Assessing its impact on poor Cambodians’ access to free health care at public health facilities

A Cambodian hospital during a dengue outbreak

In Cambodia a recent study shows that the integrated Social Health Protection Scheme (iSHPH) has enhanced HEF beneficiaries’ utilisation of public health services and reduced their out-of-pocket payments by opening Health Equity Fund (HEF) membership to the near-poor and by complementing it with other interventions that reduce access barriers.

Cambodia introduced user fees in the public health sector in the late 1990s. Contrary to experiences in other countries this led to an increase in the population’s utilisation of curative public health services due to various factors, including staff members’ improved interpersonal skills.

With this move from free health care to client paid care, however, poor people saw their financial access decrease. The exemption mechanisms which had been put in place for them failed, firstly, due to reluctance of staff members to forego potential revenue and, secondly, because of vague regulations concerning whom to exempt.
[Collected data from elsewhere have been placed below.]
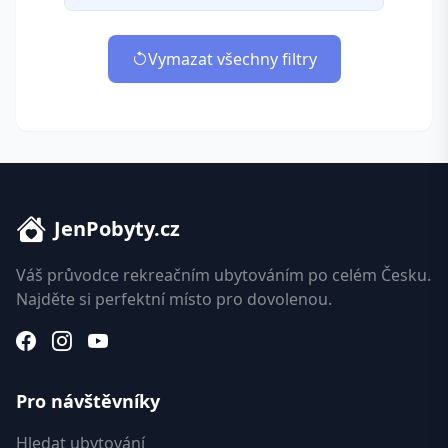
Vymazat všechny filtry
JenPobyty.cz
Váš průvodce rekreačním ubytováním po celém Česku.
Najděte si perfektní místo pro dovolenou.
Pro návštěvníky
Hledat ubytování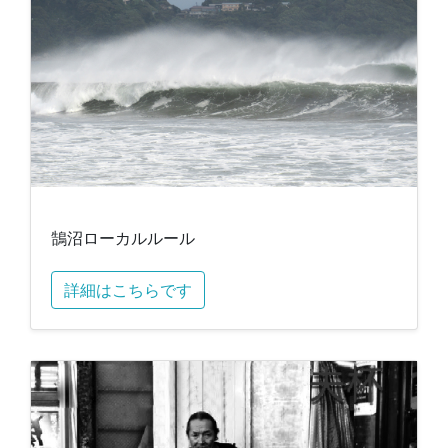
鵠沼ローカルルール
詳細はこちらです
The large majority of poor Cambodians entitled to HEF still seek healthcare from private providers

Cambodian hospital during a dengue outbreak

Despite their entitlement to free health care at the point of delivery at public health facilities, up to 70% of the poor who are entitled to HEF still initiate healthcare seeking at private health providers, thereby incurring considerable out-of-pocket expenses and further depleting their already scarce resources. To pay off medical bills many of them borrow money at exorbitant interest rates and/or sell the productive assets they need for their livelihood.

Poor Cambodians’ use of private health services can in part be explained by the fact that they are available everywhere: over the past 20 years, the private health sector has expanded disproportionally. Its providers range from traditional healers and market vendors to well-qualified practitioners who often working both in the public and private sector (dual practice) and serve their patients both at health facilities and at their homes. In brief: private sector providers are geographically very accessible.
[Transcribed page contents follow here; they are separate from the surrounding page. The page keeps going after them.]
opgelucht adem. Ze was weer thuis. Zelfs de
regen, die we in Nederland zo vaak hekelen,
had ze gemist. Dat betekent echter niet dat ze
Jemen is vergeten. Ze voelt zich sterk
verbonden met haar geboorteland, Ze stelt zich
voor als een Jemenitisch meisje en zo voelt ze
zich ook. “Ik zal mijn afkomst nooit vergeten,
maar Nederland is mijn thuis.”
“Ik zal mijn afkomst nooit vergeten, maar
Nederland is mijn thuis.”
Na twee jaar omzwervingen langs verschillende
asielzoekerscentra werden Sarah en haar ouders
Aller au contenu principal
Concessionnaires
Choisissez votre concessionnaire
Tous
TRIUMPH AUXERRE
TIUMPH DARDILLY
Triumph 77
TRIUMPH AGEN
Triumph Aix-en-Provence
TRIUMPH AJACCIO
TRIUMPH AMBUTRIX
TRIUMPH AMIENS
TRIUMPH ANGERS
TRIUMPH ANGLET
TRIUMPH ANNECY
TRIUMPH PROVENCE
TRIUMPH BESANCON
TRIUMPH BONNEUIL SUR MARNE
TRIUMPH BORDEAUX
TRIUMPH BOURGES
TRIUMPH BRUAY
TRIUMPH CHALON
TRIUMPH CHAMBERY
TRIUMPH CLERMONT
To enable access to health care at minimal costs for poor Cambodians who are eligible for HEF, it is important to have them initiate care seeking at public health facilities. As per HEF’s procedures, they should initially consult the nearest primary-level public health care facility, the health centre, and should only go to the hospital upon referral by health centre staff. If they do not follow this referral system their transport costs to the hospital are not reimbursed. Prior to nationwide rollout of the HEF in 2015, many geographical areas had HEF arrangements that only covered hospital services without effective referral procedures from the health centre to the hospital level.
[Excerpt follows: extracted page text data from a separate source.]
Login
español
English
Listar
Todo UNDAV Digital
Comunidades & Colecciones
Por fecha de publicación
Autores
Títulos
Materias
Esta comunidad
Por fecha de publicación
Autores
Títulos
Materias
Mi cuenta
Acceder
The integrated Social Health Protection Scheme aims to enhance its beneficiaries’ use of public health services

In the rural province of Kampong Thom, in central Cambodia, the Ministry of Health with support of the Cambodian-German Social Health Protection Programme, commissioned by the German Federal Ministry for Economic Cooperation and Development (BMZ), piloted the integrated Social Health Protection Scheme (iSHPS). The iSHPS commenced in 2011 and opened the HEF program to voluntary enrolment of non-HEF community members. Opening the HEF for voluntary enrolment of non-HEF eligible people aimed at providing the near poor population a degree of social health protection whilst at the same time reducing the stigma that would have been attached to HEF membership if it was only open to the poor.

In addition, Health Equity Fund services were complemented by a range of other measures aimed at reducing barriers to access. These included firstly, vouchers to promote uptake of a selected set of underutilised maternal and child health services. Secondly, health centres were reimbursed for services delivered under the iSHPS on a pay-for-performance basis that combined output payments adjusted by objective quality and client satisfaction scores. These scores were based on annual targets set in consultation with the facilities, and evolved over time. Thirdly, the iSHPS area benefited from interventions aimed at increasing health providers’ degree of accountability and responsiveness. As a fourth component, investments were made in the technical and structural quality of health services.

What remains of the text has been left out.